#### [Required work]
Look through the material below and copy exactly the lines from the line with "22.08.2026 (Sa) 14:00 Uhr - 15:30 Uhr" to the line with "Informationen zum Veranstalter", those two lines included.

BEGIN

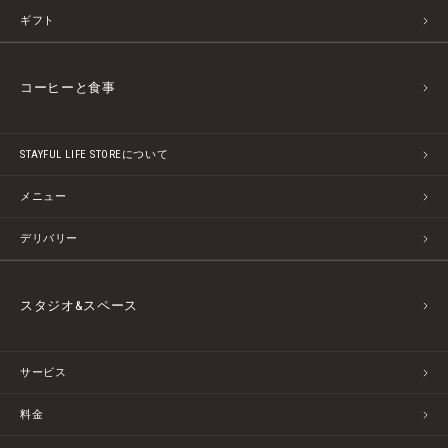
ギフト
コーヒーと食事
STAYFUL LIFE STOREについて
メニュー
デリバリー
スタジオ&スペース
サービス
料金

END
BEGIN

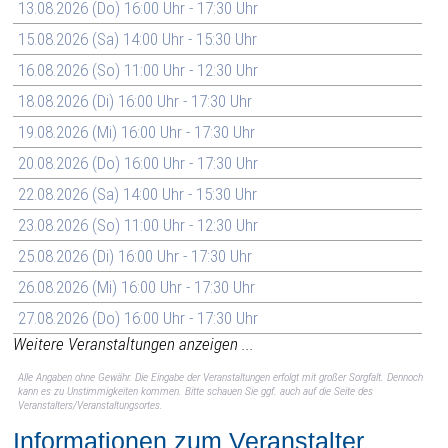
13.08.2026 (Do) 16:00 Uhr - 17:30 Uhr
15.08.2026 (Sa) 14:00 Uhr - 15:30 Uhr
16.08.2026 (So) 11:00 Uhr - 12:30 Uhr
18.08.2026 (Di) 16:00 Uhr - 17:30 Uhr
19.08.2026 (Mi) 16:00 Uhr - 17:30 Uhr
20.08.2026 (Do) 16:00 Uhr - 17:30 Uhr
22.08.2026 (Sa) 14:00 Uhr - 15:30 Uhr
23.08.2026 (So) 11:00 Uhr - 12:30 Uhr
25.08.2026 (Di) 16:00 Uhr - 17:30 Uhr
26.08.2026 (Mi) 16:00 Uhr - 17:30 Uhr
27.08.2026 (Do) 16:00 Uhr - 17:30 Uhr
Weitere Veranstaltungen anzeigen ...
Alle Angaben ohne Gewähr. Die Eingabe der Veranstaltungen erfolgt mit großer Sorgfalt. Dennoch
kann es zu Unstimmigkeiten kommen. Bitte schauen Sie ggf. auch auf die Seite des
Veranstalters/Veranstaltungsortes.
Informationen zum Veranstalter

END

#### [Solution]
22.08.2026 (Sa) 14:00 Uhr - 15:30 Uhr
23.08.2026 (So) 11:00 Uhr - 12:30 Uhr
25.08.2026 (Di) 16:00 Uhr - 17:30 Uhr
26.08.2026 (Mi) 16:00 Uhr - 17:30 Uhr
27.08.2026 (Do) 16:00 Uhr - 17:30 Uhr
Weitere Veranstaltungen anzeigen ...
Alle Angaben ohne Gewähr. Die Eingabe der Veranstaltungen erfolgt mit großer Sorgfalt. Dennoch
kann es zu Unstimmigkeiten kommen. Bitte schauen Sie ggf. auch auf die Seite des
Veranstalters/Veranstaltungsortes.
Informationen zum Veranstalter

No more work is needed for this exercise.